The real magic happens after the TCP handshake. You’ll see packets starting with specific byte patterns.

  • 0x10: CONNECT packet. This is the client telling the broker "I want to connect."
  • 0x20: CONNACK packet. The broker’s response to CONNECT. A 0x00 in the payload means success.
  • 0x30: PUBLISH packet. This is a client sending a message to a topic.
  • 0x40: PUBACK packet. Acknowledgment for a PUBLISH if QoS > 0.
  • 0x50: PUBREC packet. For QoS 2, step 1 of acknowledgment.
  • 0x60: PUBREL packet. For QoS 2, step 2 of acknowledgment.
  • 0x70: PUBCOMP packet. For QoS 2, step 3 of acknowledgment.
  • 0x80: SUBSCRIBE packet. A client asking for messages on a topic.
  • 0x90: SUBACK packet. The broker’s response to SUBSCRIBE.
  • 0xA0: UNSUBSCRIBE packet. A client telling the broker it no longer wants messages.
  • 0xB0: UNSUBACK packet. The broker’s response to UNSUBSCRIBE.
  • 0xC0: PINGREQ packet. Client checking if the connection is still alive.
  • 0xD0: PINGRESP packet. Broker’s response to PINGREQ.
  • 0xE0: DISCONNECT packet. Client or broker gracefully closing the connection.

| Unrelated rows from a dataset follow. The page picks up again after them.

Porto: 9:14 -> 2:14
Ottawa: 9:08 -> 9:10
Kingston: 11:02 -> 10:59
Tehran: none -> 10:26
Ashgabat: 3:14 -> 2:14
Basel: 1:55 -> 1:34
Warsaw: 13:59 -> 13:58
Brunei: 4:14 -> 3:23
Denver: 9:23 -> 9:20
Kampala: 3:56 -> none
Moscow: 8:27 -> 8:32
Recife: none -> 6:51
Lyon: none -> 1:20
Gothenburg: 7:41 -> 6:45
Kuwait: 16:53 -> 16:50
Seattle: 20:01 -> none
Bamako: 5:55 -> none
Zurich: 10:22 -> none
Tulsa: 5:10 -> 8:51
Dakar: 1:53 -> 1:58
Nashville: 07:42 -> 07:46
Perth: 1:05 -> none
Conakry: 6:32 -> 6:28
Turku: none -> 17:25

For a PUBLISH packet (0x30), the bytes that follow will be the topic name (as a UTF-8 string with length prefix) and then the payload itself.

Practical Use Cases

  1. Debugging Connectivity: If your devices aren’t connecting, you can see if the CONNECT packet is even leaving the client, or if the CONNACK is returning from the broker.
  2. Verifying Message Delivery: You can inspect PUBLISH packets to see the exact topic and payload being sent. If a message isn’t arriving at its destination, you can check if it’s being sent correctly and if the broker is acknowledging it.
  3. Understanding QoS: Observing the sequence of PUBLISH, PUBACK, PUBREC, PUBREL, PUBCOMP packets will show you how MQTT’s Quality of Service levels are being handled.
  4. Security Audits: For unencrypted MQTT (which you shouldn’t be doing in production!), you can see sensitive data in plain text. This highlights the critical need for TLS/SSL.

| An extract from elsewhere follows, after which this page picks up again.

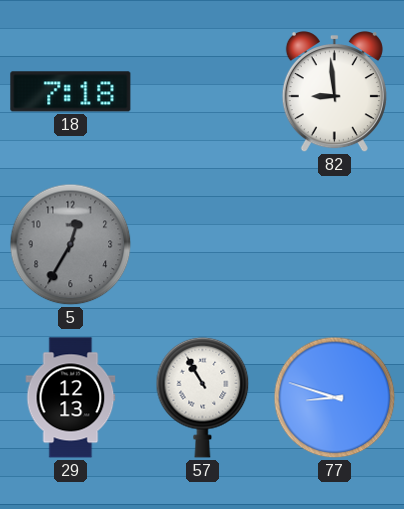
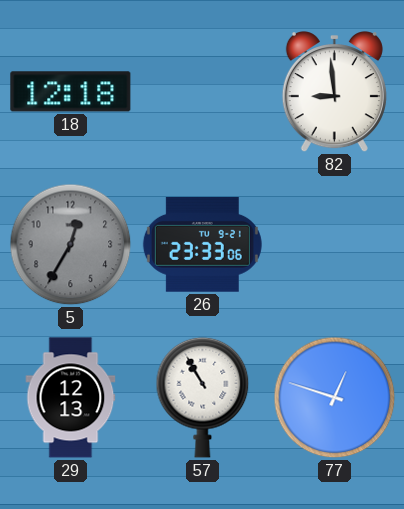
18: 7:18 -> 12:18
26: none -> 23:33
77: 8:48 -> 12:48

Example: Capturing a PUBLISH

Let’s say a device at 192.168.1.100 publishes to topic sensor/temperature with payload 25.5 to a broker at 192.168.1.200.

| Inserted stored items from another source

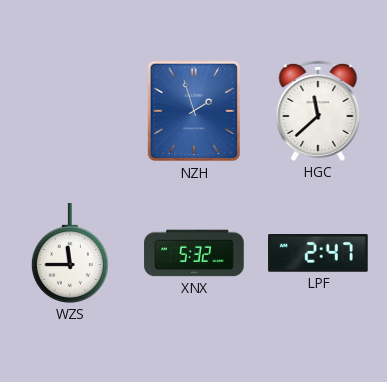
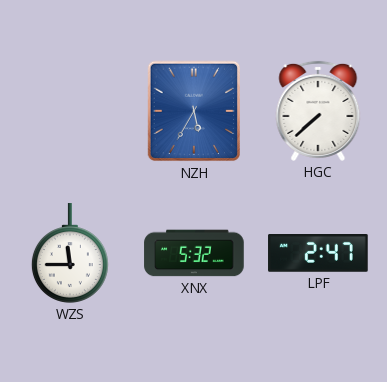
NZH: 1:57 -> 5:35
HGC: 11:38 -> 7:38
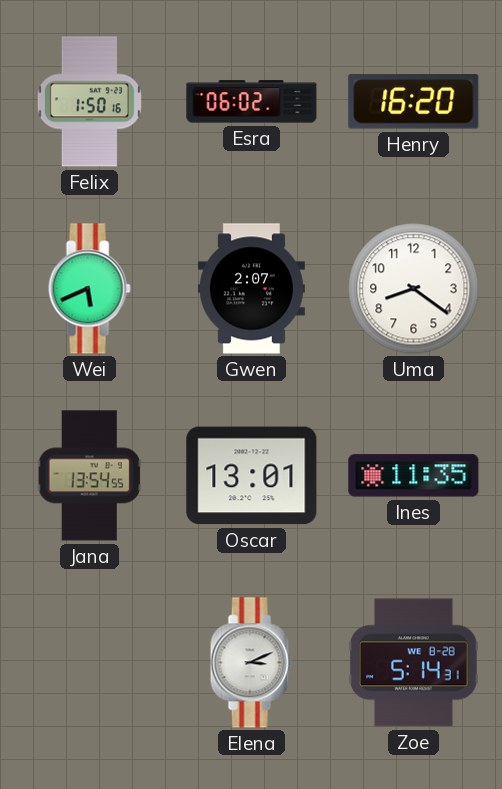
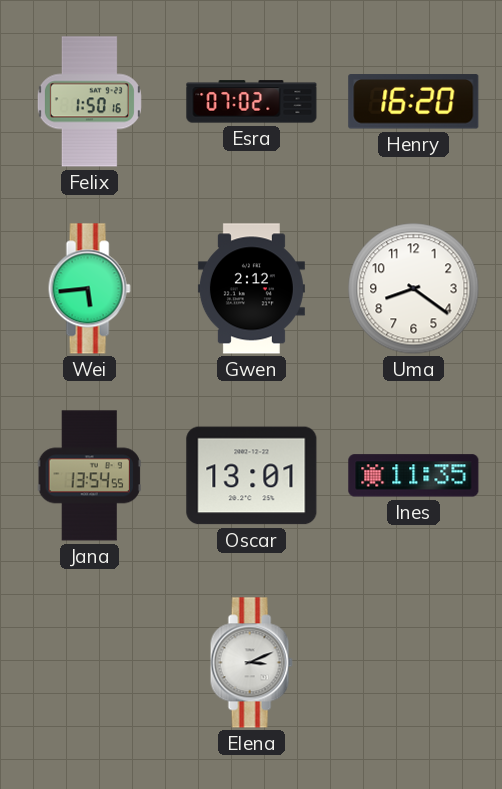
Esra: 06:02 -> 07:02
Wei: 5:41 -> 5:44
Gwen: 2:07 -> 2:12
Zoe: 5:14 -> none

sudo tcpdump -i eth0 port 1883 -A

You might see something like:

10:40:05.789123 IP 192.168.1.100.54321 > 192.168.1.200.1883: Flags [P.], seq 123, ack 456, win 1024, options [nop,nop,TS val 12345679 ecr 98765432], length: 35
    0x0000:  30 1f 00 09 73 65 6e 73 6f 72 2f 74 65 6d 70 30  0..sensor/temp0
    0x0010:  2e 35 00 05 48 65 6c 6c 6f                       .5..Hello

The 30 at the beginning is the PUBLISH control packet type. The next byte, 1f (decimal 31), is the remaining length of the packet. Then 00 09 is the length of the topic (9 bytes), followed by the UTF-8 encoded topic sensor/temperature. After that, the payload length is 00 05 (5 bytes), and then the payload 25.5. (Note: In the example above, I’ve shown a hypothetical payload "Hello" and a different topic length to illustrate the structure. A real PUBLISH for sensor/temperature with payload 25.5 would have the correct topic length and payload bytes.)

Advanced Filtering

You can get more specific:

  • Specific client IP: sudo tcpdump -i eth0 host 192.168.1.100 and port 1883 -vvv
  • Specific broker IP: sudo tcpdump -i eth0 host 192.168.1.200 and port 1883 -vvv
  • Only PUBLISH packets: sudo tcpdump -i eth0 port 1883 -X | grep "^0x0000: 30 " (This is a bit of a hack; a true BPF filter for protocol content is complex. -X shows hex and ASCII, making grep easier).

The output can be overwhelming, but by understanding the MQTT packet types and their byte representations, you can decode what’s happening on your MQTT bus.

The next step is often to use a tool that can decode this binary MQTT traffic into human-readable form, like mqtt-spy or mosquitto_sub with logging enabled.